Best for: one-off cleanups where you want to see exactly what is being touched.
Minimal Clean
The lightest preset. Strips only inline style attributes, HTML comments, and Microsoft Office noise (MSO conditional comments, Word's namespaced tags, mso-* CSS declarations). Classes, IDs, empty tags, and <span> wrappers are preserved.
Best for: cleaning Word/Google Docs output that you intend to paste straight into a CMS that already styles its own classes (e.g. you have a design system whose CSS expects "<p class=\"lead\">" and you want to keep author-applied classes).
Aggressive Clean
Strips everything that's typically Word/editor noise: inline styles, classes, IDs, empty tags, <span> wrappers, comments, MSO noise, and then minifies the whitespace. Tracking parameters in href values are NOT stripped (use the dedicated checkbox or pick Email-Safe / Security-Harden).
Best for: producing a tiny, semantic HTML payload from a heavily-formatted source. Output is portable but compressed to one line — pair with the "Auto-format" toggle if you want human-readable indentation.
Email-Safe Mode
Strips classes, IDs, comments, MSO conditional blocks, and click-tracking URL parameters — but KEEPS inline style attributes (since most email clients don't honor <style> blocks or external CSS). The output is minified to reduce the chance of a mail client rewriting whitespace into rendering artifacts.
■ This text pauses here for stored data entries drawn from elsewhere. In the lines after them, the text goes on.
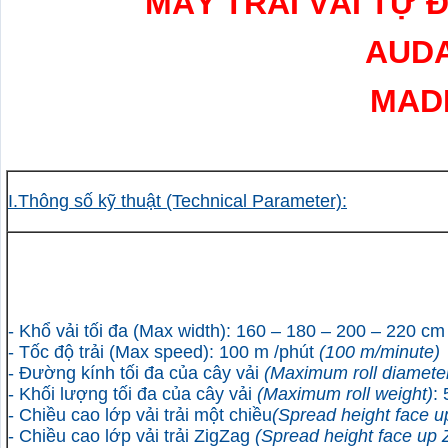
MÁY TRẢI VẢI TỰ
AUDA
MADE
I.Thông số kỹ thuật
(Technical Parameter)
:
- Khổ vải tối đa
(Max width
):
160 – 180 – 200 – 220 cm
- Tốc độ trải
(Max speed)
:
100 m /phút
(100 m/minute)
- Đường kính tối đa của cây vải
(Maximum roll diamete
- Khối lượng tối đa của cây vải
(Maximum roll weight)
:
-
Chiều cao lớp vải trải một chiều
(Spread height face 
- Chiều cao lớp vải trải ZigZag
(
Spread height face up 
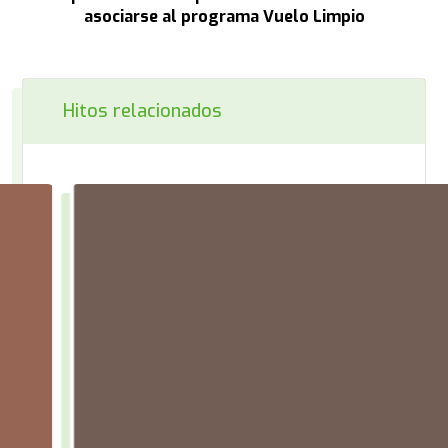
asociarse al programa Vuelo Limpio
Hitos relacionados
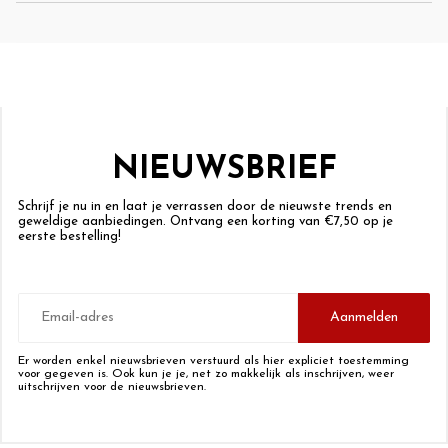
NIEUWSBRIEF
Schrijf je nu in en laat je verrassen door de nieuwste trends en
geweldige aanbiedingen. Ontvang een korting van €7,50 op je
eerste bestelling!
E-
mailadres
Aanmelden
Er worden enkel nieuwsbrieven verstuurd als hier expliciet toestemming
voor gegeven is. Ook kun je je, net zo makkelijk als inschrijven, weer
uitschrijven voor de nieuwsbrieven.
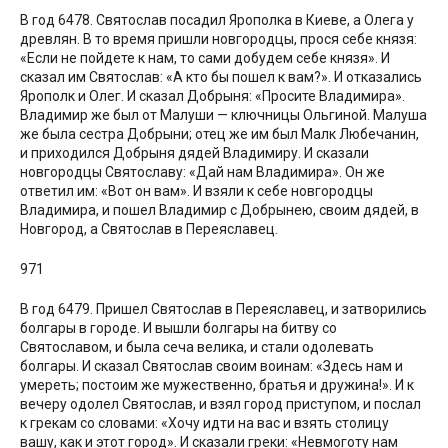
В год 6478. Святослав посадил Ярополка в Киеве, а Олега у
древлян. В то время пришли новгородцы, прося себе князя:
«Если не пойдете к нам, то сами добудем себе князя». И
сказал им Святослав: «А кто бы пошел к вам?». И отказались
Ярополк и Олег. И сказал Добрыня: «Просите Владимира».
Владимир же был от Малуши — ключницы Ольгиной. Малуша
же была сестра Добрыни; отец же им был Малк Любечанин,
и приходился Добрыня дядей Владимиру. И сказали
новгородцы Святославу: «Дай нам Владимира». Он же
ответил им: «Вот он вам». И взяли к себе новгородцы
Владимира, и пошел Владимир с Добрынею, своим дядей, в
Новгород, а Святослав в Переяславец.
971
В год 6479. Пришел Святослав в Переяславец, и затворились
болгары в городе. И вышли болгары на битву со
Святославом, и была сеча велика, и стали одолевать
болгары. И сказал Святослав своим воинам: «Здесь нам и
умереть; постоим же мужественно, братья и дружина!». И к
вечеру одолел Святослав, и взял город приступом, и послал
к грекам со словами: «Хочу идти на вас и взять столицу
вашу, как и этот город». И сказали греки: «Невмоготу нам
Best for: preparing newsletter, transactional, or marketing email HTML. Tracking params get stripped because spam filters dislike them and they often duplicate the same tracking the sending platform adds anyway.
Framework-Ready
Aggressive scrub PLUS class and ID strip, then minified. Output retains only the semantic tag structure — paragraphs, headings, lists, links, emphasis — with no styling hooks attached.
Best for: pasting into a CSS framework like Tailwind / Bootstrap / utility-first systems where you'll add framework classes after the fact, and you don't want the inherited author classes to fight your framework.
WordPress Clean
Strips inline styles, classes, IDs, empty tags, spans, comments, and MSO noise. Output is NOT minified — the block editor parses cleanest from readable HTML. Preserves all semantic tags so Gutenberg can recognize paragraphs, headings, and lists as their respective blocks.
Best for: pasting cleaned content into the WordPress block editor (Gutenberg) where the source already has correct <h2>, <p>, <ul> markup. If your source is flat unstructured Word text and you want auto-detection of headings + lists, use the next preset instead.
Accessibility
Strips inline styles and classes (presentational noise that overrides user / AT-defined preferences) but KEEPS IDs — they're routinely referenced by aria-labelledby, aria-describedby, and skip-link targets. Preserves all semantic tags and empty tags (in case of an aria-live region with conditional content). Output is not minified, which keeps it diffable for accessibility QA.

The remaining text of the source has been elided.